If service users wish to have access to information that CREATE holds about them, they need to formally advise CREATE in writing of their request. If service users make their requests in any other way, CREATE must inform the service users that their requests are to be made in writing.

If CREATE determines for any reason (as listed in the exceptions above) to deny access to the information, it will provide reasons for denying access in writing within 14 days of receipt of the request. This should be done after consultation with and approval from the CEO.

CREATE requires a minimum of 15 working days and a maximum of 30 days to process written requests for the release of information. Every effort will be made to release information within the 15-day period.

If CREATE anticipates that this deadline cannot be met, the CEO should be notified, and the person making the request will be informed and a new date negotiated.
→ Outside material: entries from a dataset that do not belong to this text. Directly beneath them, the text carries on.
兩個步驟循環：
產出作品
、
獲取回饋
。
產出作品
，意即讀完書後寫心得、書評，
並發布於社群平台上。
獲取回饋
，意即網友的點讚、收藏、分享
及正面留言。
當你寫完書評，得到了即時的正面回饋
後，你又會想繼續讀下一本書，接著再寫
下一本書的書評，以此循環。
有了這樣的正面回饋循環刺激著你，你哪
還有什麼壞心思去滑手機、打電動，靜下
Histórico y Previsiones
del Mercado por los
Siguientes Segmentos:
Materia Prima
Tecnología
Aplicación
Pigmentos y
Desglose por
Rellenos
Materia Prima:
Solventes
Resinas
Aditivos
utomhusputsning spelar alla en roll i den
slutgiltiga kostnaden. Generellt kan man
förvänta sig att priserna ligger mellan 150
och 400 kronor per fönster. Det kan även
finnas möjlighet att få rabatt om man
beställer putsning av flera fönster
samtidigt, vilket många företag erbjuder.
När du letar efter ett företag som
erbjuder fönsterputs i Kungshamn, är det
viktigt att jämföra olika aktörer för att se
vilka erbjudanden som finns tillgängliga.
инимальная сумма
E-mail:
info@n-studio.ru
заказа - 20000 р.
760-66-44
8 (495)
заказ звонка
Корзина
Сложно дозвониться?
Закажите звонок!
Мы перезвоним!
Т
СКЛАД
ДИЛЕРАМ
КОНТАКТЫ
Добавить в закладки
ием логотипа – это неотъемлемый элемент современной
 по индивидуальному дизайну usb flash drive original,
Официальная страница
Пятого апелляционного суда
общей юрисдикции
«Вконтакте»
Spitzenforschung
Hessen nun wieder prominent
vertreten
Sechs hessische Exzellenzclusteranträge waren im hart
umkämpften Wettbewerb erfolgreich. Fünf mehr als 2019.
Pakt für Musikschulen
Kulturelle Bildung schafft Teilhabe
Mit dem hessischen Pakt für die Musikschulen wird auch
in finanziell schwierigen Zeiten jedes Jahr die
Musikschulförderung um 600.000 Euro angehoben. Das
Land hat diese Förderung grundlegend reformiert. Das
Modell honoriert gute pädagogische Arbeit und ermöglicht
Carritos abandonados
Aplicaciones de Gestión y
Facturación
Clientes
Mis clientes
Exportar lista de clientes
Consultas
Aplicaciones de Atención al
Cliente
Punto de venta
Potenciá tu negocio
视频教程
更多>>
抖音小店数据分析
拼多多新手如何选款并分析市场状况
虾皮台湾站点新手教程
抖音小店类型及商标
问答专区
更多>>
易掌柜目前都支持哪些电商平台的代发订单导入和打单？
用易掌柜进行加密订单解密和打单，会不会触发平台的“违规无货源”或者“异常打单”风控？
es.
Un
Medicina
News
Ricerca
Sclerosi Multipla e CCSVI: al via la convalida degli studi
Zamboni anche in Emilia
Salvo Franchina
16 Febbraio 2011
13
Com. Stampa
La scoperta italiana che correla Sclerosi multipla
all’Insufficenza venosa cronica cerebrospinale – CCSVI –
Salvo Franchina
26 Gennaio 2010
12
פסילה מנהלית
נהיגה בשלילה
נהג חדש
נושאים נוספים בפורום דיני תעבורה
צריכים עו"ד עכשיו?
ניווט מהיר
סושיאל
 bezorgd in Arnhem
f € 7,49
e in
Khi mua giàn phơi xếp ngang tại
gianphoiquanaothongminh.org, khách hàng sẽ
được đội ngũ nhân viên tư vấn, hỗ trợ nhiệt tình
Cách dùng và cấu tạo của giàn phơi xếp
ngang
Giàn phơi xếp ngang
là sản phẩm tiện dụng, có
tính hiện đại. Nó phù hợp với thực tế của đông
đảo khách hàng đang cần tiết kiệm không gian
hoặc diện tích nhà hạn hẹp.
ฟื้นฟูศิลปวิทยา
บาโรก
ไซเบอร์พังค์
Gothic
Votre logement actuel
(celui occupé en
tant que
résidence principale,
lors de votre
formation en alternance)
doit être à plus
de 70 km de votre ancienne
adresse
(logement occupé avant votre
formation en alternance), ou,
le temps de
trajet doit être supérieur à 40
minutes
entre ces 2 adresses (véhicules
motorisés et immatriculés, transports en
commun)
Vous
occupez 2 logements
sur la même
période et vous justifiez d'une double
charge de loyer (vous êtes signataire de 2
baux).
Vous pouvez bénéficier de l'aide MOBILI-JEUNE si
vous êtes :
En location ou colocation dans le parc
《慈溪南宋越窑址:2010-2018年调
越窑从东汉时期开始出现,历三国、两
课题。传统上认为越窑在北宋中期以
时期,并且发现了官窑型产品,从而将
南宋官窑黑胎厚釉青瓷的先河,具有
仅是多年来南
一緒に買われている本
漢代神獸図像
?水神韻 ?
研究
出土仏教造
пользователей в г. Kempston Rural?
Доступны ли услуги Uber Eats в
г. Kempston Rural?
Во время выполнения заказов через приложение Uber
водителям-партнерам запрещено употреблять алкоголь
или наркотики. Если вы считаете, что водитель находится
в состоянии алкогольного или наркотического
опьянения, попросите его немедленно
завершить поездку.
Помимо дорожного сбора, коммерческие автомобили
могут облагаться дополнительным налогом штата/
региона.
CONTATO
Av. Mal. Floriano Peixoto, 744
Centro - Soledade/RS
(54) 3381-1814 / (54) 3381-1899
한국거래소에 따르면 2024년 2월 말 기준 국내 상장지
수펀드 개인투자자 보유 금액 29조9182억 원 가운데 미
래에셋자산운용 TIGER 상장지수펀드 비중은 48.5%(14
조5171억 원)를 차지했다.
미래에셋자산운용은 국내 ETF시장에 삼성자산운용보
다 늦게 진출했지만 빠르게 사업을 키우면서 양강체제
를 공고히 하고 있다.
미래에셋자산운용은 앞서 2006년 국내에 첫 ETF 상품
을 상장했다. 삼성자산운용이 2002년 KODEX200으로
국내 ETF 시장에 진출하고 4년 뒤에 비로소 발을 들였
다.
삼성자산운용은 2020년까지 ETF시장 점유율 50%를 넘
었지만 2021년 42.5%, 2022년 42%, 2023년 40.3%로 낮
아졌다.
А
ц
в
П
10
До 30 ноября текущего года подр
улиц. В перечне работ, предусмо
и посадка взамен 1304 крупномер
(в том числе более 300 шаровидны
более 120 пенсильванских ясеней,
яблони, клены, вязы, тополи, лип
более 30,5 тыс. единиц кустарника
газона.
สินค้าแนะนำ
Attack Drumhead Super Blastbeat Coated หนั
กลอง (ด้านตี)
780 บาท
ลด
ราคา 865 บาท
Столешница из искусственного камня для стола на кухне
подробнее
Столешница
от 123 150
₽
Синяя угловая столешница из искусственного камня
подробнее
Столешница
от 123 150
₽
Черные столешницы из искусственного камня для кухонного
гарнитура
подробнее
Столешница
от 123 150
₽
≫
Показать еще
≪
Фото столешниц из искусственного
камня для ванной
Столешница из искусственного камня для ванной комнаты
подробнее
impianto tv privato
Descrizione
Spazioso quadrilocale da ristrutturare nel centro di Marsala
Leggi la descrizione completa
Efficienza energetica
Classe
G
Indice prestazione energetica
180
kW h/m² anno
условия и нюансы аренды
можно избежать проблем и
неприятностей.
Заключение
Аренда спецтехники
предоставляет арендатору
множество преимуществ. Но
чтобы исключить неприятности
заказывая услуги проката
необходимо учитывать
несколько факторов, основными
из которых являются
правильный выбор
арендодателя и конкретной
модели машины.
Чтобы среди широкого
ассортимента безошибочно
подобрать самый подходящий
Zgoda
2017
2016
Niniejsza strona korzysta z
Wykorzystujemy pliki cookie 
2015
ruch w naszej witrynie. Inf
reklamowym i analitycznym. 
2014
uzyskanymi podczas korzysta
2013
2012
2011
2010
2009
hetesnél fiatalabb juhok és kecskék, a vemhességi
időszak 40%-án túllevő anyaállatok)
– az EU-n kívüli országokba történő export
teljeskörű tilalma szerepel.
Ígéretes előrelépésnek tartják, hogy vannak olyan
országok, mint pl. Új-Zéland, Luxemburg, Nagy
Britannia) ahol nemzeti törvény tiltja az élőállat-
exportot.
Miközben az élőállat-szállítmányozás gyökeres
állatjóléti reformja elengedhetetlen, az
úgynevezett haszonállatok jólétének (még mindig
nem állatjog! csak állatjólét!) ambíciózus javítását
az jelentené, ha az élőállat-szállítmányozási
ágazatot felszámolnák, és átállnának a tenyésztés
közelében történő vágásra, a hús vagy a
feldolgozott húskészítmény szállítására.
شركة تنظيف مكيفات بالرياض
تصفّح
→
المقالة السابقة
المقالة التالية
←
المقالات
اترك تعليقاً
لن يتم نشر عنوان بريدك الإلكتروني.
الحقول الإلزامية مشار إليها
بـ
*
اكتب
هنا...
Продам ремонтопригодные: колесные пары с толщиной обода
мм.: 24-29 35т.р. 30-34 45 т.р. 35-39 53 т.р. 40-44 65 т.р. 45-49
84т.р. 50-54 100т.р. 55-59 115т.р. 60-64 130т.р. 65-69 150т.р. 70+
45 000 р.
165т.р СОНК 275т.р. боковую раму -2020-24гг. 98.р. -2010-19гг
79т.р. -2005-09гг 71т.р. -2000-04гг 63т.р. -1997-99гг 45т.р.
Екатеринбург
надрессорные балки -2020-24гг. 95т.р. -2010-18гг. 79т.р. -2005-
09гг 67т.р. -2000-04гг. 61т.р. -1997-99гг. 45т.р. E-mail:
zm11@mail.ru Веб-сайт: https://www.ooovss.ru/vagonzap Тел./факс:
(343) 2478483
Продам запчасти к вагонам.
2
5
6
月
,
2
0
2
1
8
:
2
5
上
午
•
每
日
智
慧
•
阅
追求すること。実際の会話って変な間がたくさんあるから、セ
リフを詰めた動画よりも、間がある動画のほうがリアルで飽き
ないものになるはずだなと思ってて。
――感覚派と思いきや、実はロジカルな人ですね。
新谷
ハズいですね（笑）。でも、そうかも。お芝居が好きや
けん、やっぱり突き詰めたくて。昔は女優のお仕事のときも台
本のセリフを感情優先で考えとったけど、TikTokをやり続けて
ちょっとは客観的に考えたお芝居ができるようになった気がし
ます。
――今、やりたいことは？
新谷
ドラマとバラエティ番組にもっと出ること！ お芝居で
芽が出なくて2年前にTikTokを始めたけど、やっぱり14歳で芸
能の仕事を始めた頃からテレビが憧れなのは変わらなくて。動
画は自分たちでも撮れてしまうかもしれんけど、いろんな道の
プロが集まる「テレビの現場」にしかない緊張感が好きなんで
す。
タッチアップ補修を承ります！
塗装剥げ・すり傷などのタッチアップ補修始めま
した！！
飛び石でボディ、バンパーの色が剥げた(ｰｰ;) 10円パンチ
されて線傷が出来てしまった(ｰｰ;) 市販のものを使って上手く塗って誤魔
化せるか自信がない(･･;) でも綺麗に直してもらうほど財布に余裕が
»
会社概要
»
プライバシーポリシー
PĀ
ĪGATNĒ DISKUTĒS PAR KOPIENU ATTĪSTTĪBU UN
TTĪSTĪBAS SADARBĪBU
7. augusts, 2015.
APP 13: Correction of personal information

1 Requirements

APP 13 requires an organisation to correct personal information to ensure that it is accurate, up-to-date, and not misleading if either the organisation is satisfied that the information needs to be corrected, or if individuals request that their information be corrected. If information that has been corrected has been given to another company, the organisation generally is required to inform the other company of the correction.

2 Compliance strategy

If an individual requests that CREATE update or correct information that CREATE holds about the individual, CREATE will do so, as long as:
(a) CREATE is able to identify the individual; and
(b) CREATE does not reasonably believe that the information CREATE holds is correct.

If CREATE refuses to correct personal information, CREATE will give written reasons to the individual for refusing to correct the information.

If CREATE receives information from a third party which CREATE subsequently determines is incorrect, CREATE must promptly inform the third party of the error.

If CREATE discovers that information it has given to a third party is not correct, CREATE will promptly contact that third party to correct the error.